Vancouver as the Centre of the World will be on display at Touchstones as part of an exhibit by Landon Mackenzie.

Vancouver as the Centre of the World will be on display at Touchstones as part of an exhibit by Landon Mackenzie.

Landon Mackenzie brings work to Nelson

Nationally acclaimed abstract artist Landon Mackenzie brings her show Mapping History to Nelson.

Art always tells a story.

Sometimes it’s the story of the artist, or of an experience, but Vancouver-based artist Landon Mackenzie aims to tell or re-tell the stories of the past.

Mackenzie was born in Boston where  her Canadian parents were doing graduate work.

“I think one of the things that’s important is when you’re from a place that is referred to as ‘the centre’ you immediately might as I did, leave to art school, to see what all the other interesting fuss is about,” said Mackenzie.

Raised in Toronto but spending time in the “near north” of Ontario, she was exposed to a lot of art through her parents.

“We lived right downtown near two or three of the most important early contemporary Toronto galleries that showed abstract painting,” said Mackenzie. “My grandmother was a painter and my uncle was a painter who taught at the Ontario College of Art.
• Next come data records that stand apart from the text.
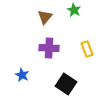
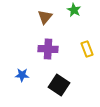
purple cross: moved 1 px left, 1 px down
blue star: rotated 24 degrees counterclockwise
black square: moved 7 px left, 1 px down
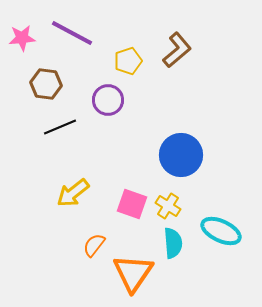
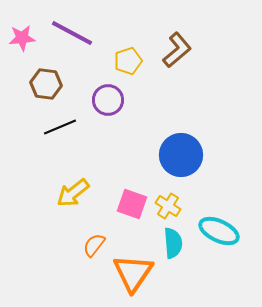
cyan ellipse: moved 2 px left
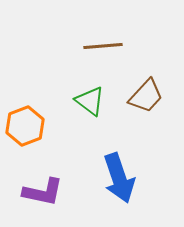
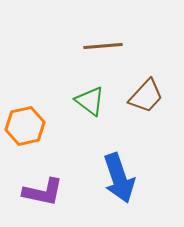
orange hexagon: rotated 9 degrees clockwise
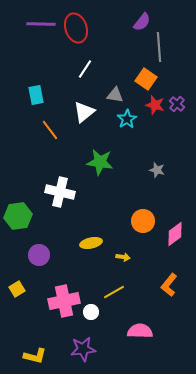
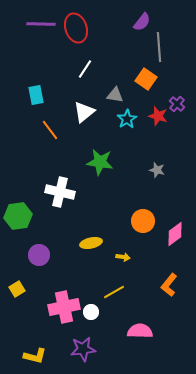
red star: moved 3 px right, 11 px down
pink cross: moved 6 px down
I had all these opportunities that a lot of artists don’t get”

Mackenzie — who also teaches at the Emily Carr University of Art and Design — left Toronto for Halifax where she began her education at the Nova Scotia College of Art and Design.

“Unbenouced to me, Halifax was kind of the hot bed of conceptual art was in residence,” she said. “Something I always say to my students is to go to the lecture. You don’t know who that person is now or who they will become, because I would go and it would be Phillip Glass, but it wasn’t the famous Phillip Glass, he was just a guy playing these weird repetitive sequences and strangely nerdy on a piano.”

Mackenzie didn’t study painting in her undergraduate or graduate work.

“I began painting in the late ‘70s in a resistance to the doctrine of conceptual art and minimialism,” she said. “So I began to paint in this almost child-like way as part of a group of younger artists in Montreal.”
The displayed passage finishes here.